Jeffrey B. Kindler has served as a director of SIGA since March 2013. Mr. Kindler is the CEO of Centrexion, a privately held clinical stage biopharmaceutical company; the Executive Chairman of vTv Therapeutics, Inc., a publicly traded clinical-stage pharmaceutical company focused on the discovery and development of human therapeutics to fill unmet medical needs; a Venture Partner at Lux Capital, a leading venture capital firm; and a managing director at Starboard Capital Partners, a Connecticut-based private equity firm. He also serves on the boards of AgaMatrix Inc., a developer and manufacturer of diabetes products; Intrexon Corporation, a synthetic biology company; PPD, a global contract drug discovery and development research organization; a number of other privately held companies and Tufts University. Additionally, Mr. Kindler provides consulting services to MacAndrews & Forbes Incorporated on matters involving the life sciences industry. Mr. Kindler was formerly the Chairman and Chief Executive Officer of Pfizer, Inc. which he joined in January 2002 and from which he retired in December 2010. He joined Pfizer as Executive Vice President and General Counsel and, prior to his appointment as CEO in July 2006, he served as a Vice Chairman of the Company. In 1996, Mr. Kindler joined McDonald’s Corporation as Executive Vice President and General Counsel and in 1990 Mr. Kindler joined the General Electric Company as Vice President of Litigation and Legal Policy. Mr. Kindler not only has significant experience with public companies, he also has extensive experience in the pharmaceutical industry. Mr. Kindler’s long career in various management positions, most recently in the pharmaceutical industry, provides the Board of Directors with valuable leadership and management insights into many aspects of our business.

Joseph W. “Chip” Marshall, III has served as a director of SIGA since early 2009. Mr. Marshall is the former President and Chief Executive Officer of Temple University Health System (2001-2008). In 2000, he became Chair of Temple University Health System and served in that capacity until 2007. Prior to 2000, Marshall was a founding partner at Goldman & Marshall P.C., Philadelphia, PA, a corporate healthcare law firm. He received his B.A. and J.D. degrees (1975 and 1979, respectively) from Temple University. In 1990, he joined the Temple University Board of Trustees. He was a founding member of the Temple University Health System Board of Directors in 1995. He served on the Pennsylvania State Ethics Commission in the 1980s and early 1990s, including as Chairman for a portion of that period. During 2005-2006, he served as a Member of the Federal Medicaid Commission. Additionally, during 2004-2006, he served as a Member of the Pennsylvania Gaming Control Board. Mr. Marshall has more than 30 years of experience in healthcare and is a prominent and highly regarded figure in the healthcare and higher education sectors. His excellent leadership, visibility and expertise in healthcare are of considerable value to the Board of Directors.

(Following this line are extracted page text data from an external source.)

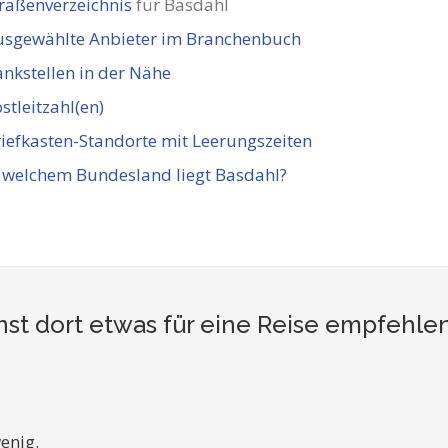
raßenverzeichnis
für Basdahl
usgewählte Anbieter im Branchenbuch
nkstellen in der Nähe
stleitzahl(en)
iefkasten-Standorte mit Leerungszeiten
 welchem Bundesland liegt Basdahl?
st dort etwas für eine Reise empfehle
enig.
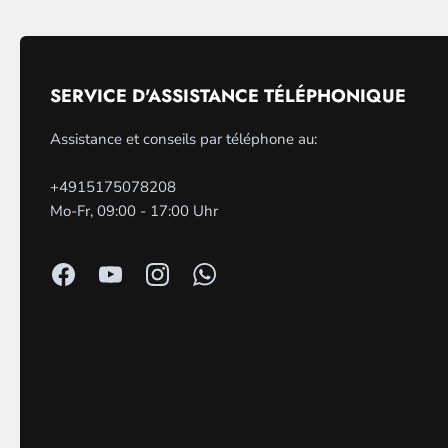
SERVICE D'ASSISTANCE TÉLÉPHONIQUE
Assistance et conseils par téléphone au:
+4915175078208
Mo-Fr, 09:00 - 17:00 Uhr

Paul G. Savas has served as a director of SIGA since January 2004. Mr. Savas is Executive Vice President and Chief Financial Officer at MacAndrews & Forbes Incorporated. He joined MacAndrews & Forbes Incorporated in 1994 as Director of Corporate Finance, served in various positions of increasing responsibility and became Chief Financial Officer in 2007. He also serves as Executive Vice President and Chief Financial Officer of M&F Worldwide Corp. and serves as a director of Harland Clarke Holding Corp. and vTv Therapeutics, Inc. During the past seven years, Mr. Savas also served as a member of the board of managers of REV Holdings LLC. Mr. Savas provides our Board valuable business, leadership and management insights with respect to our strategic, operational and financial direction. Mr. Savas’s strong financial background, including his work at MacAndrews & Forbes Incorporated and his service on other boards, also provides financial expertise to the Board of Directors, including an understanding of financial statements, corporate finance, accounting and capital markets.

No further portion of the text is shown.